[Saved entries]
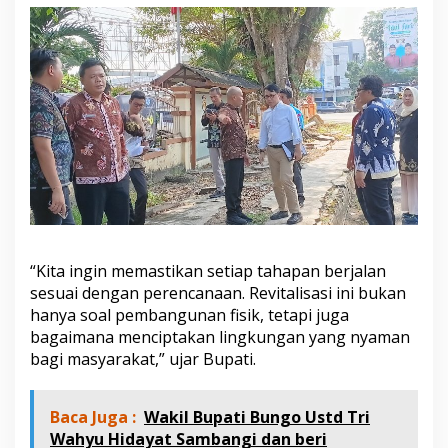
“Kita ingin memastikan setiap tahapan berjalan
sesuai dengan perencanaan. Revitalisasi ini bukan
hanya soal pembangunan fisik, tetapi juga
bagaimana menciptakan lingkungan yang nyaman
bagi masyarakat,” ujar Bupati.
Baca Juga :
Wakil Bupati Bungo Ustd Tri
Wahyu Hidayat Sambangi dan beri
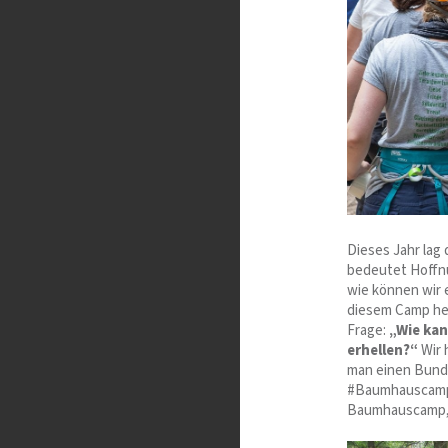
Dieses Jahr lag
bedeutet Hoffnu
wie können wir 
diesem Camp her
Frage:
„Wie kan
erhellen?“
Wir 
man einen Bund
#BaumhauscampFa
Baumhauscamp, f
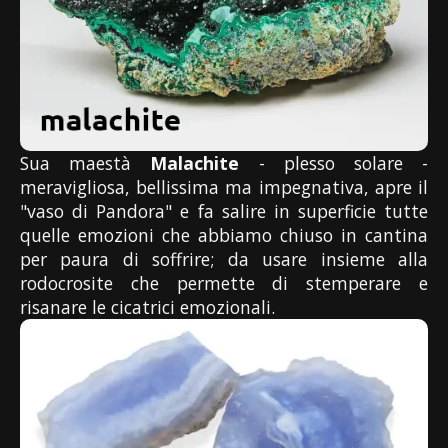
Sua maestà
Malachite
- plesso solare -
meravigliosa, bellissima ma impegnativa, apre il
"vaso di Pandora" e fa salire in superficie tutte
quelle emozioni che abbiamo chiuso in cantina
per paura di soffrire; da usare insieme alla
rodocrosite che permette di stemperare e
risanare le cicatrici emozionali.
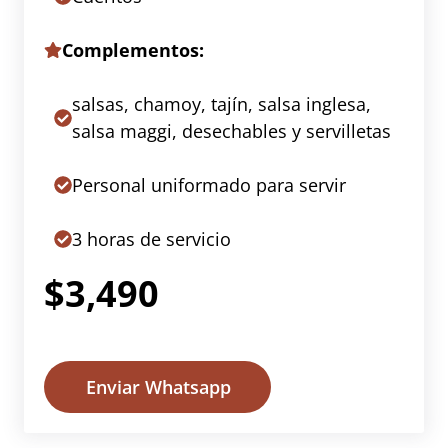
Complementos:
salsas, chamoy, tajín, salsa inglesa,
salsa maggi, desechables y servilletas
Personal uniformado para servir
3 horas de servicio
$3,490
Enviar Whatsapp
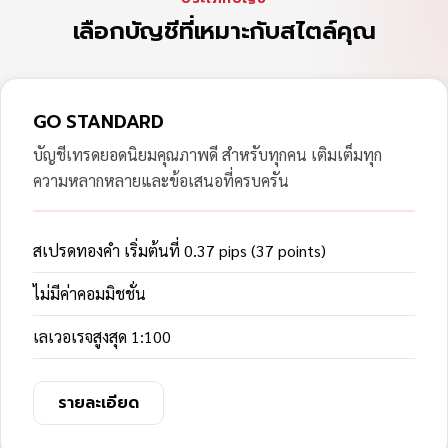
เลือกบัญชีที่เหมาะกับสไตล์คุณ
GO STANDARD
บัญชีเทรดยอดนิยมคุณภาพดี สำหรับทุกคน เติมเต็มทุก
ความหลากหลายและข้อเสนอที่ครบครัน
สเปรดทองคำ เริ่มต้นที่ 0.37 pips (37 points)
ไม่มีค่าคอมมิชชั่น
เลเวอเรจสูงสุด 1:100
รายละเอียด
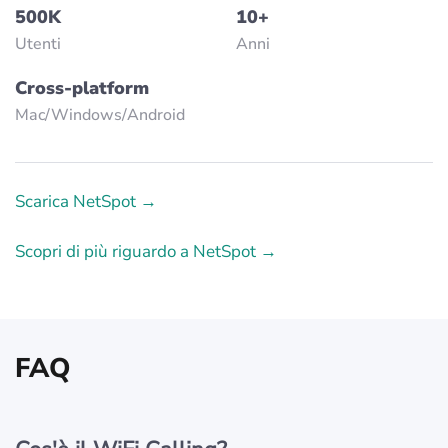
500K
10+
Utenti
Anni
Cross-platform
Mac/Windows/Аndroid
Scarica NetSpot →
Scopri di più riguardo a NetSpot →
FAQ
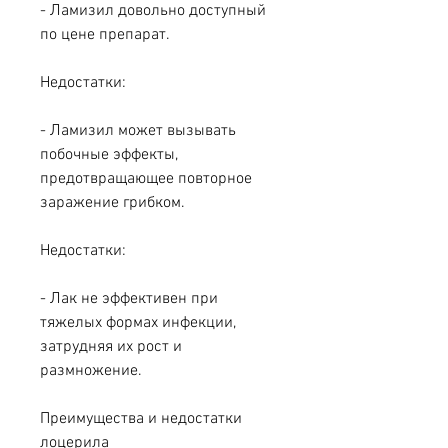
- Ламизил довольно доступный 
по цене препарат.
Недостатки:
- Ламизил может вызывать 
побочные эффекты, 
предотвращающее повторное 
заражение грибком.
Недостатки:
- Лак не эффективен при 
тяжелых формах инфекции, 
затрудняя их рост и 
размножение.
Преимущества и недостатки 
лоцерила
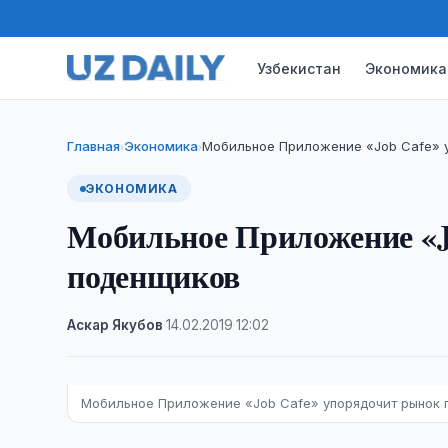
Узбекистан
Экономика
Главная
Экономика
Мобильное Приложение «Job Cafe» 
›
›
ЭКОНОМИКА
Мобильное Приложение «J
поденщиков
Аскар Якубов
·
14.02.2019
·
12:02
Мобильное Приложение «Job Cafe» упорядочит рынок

**Work to be completed:**
Leaving out each picture, repeat exactly the lines above from the one that contains "- plesso solare" through the one that contains "GO STANDARD".

**Expected output:**
- plesso solare -
meravigliosa, bellissima ma impegnativa, apre il
"vaso di Pandora" e fa salire in superficie tutte
quelle emozioni che abbiamo chiuso in cantina
per paura di soffrire; da usare insieme alla
rodocrosite che permette di stemperare e
risanare le cicatrici emozionali.
Complementos:
salsas, chamoy, tajín, salsa inglesa,
salsa maggi, desechables y servilletas
Personal uniformado para servir
3 horas de servicio
$3,490
Enviar Whatsapp
เลือกบัญชีที่เหมาะกับสไตล์คุณ
GO STANDARD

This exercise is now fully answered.